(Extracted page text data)
=== Begin Enclosure ===

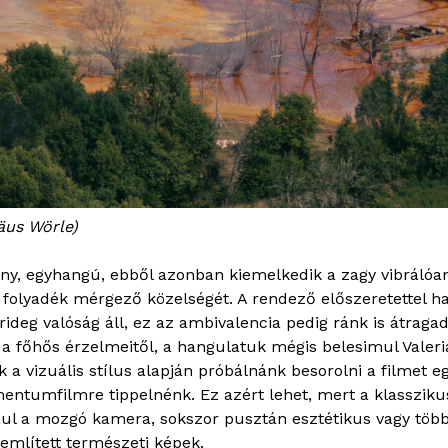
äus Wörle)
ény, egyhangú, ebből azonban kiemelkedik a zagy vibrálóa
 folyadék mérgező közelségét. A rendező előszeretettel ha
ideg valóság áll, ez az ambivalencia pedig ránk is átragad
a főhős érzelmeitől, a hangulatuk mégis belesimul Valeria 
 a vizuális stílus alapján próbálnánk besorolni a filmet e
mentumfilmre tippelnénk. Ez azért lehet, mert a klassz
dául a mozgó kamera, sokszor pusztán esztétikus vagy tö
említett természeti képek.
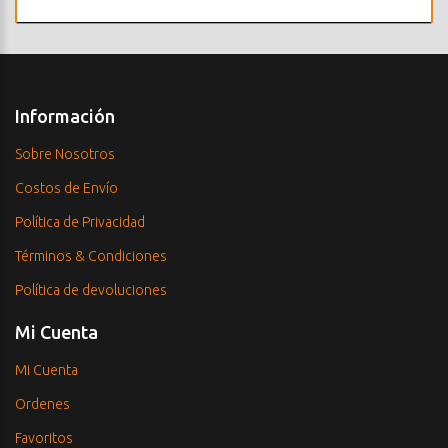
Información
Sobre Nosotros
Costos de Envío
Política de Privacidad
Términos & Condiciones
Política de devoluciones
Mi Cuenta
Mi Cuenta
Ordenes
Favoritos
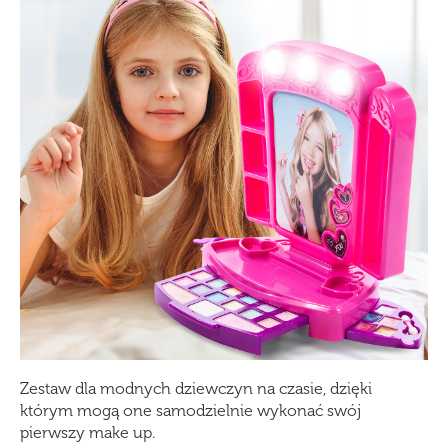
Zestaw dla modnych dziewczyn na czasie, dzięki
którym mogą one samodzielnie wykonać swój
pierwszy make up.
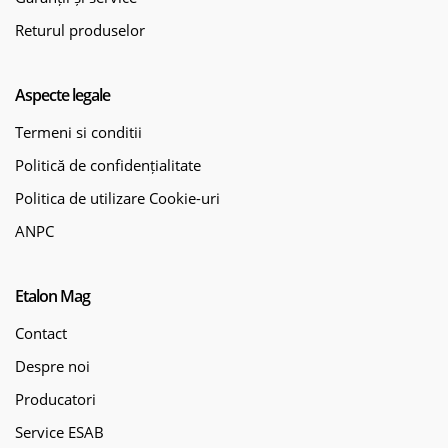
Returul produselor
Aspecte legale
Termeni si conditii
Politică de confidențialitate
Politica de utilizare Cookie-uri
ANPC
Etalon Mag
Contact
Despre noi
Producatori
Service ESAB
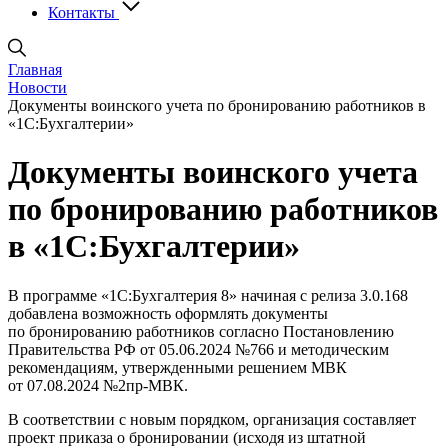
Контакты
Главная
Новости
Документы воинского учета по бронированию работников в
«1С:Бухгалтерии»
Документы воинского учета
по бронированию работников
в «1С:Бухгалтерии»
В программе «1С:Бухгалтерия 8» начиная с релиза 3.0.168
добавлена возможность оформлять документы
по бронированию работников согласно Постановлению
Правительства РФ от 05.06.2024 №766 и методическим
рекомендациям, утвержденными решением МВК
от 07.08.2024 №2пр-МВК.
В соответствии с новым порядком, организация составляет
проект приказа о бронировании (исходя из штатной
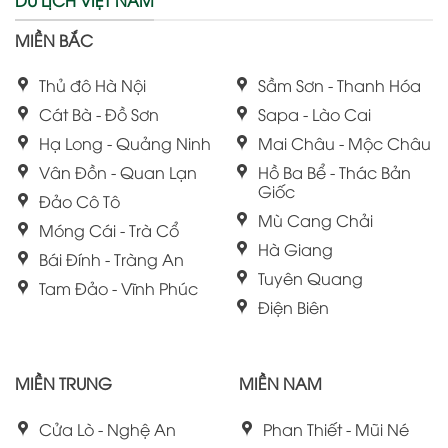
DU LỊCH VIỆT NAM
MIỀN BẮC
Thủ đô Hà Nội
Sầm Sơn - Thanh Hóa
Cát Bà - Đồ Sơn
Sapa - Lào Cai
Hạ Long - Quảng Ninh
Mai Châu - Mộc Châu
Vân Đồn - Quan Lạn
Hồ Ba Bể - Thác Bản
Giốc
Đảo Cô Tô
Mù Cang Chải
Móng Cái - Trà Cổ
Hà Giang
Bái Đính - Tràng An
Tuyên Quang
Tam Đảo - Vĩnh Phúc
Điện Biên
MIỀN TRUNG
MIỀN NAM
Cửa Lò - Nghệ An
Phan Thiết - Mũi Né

=== End Enclosure ===

### Exercise aim
What should come out is the exact run of lines from the one holding "Cát Bà - Đồ Sơn" through the end of the records above, and nothing besides.

### Written solution
Cát Bà - Đồ Sơn
Sapa - Lào Cai
Hạ Long - Quảng Ninh
Mai Châu - Mộc Châu
Vân Đồn - Quan Lạn
Hồ Ba Bể - Thác Bản
Giốc
Đảo Cô Tô
Mù Cang Chải
Móng Cái - Trà Cổ
Hà Giang
Bái Đính - Tràng An
Tuyên Quang
Tam Đảo - Vĩnh Phúc
Điện Biên
MIỀN TRUNG
MIỀN NAM
Cửa Lò - Nghệ An
Phan Thiết - Mũi Né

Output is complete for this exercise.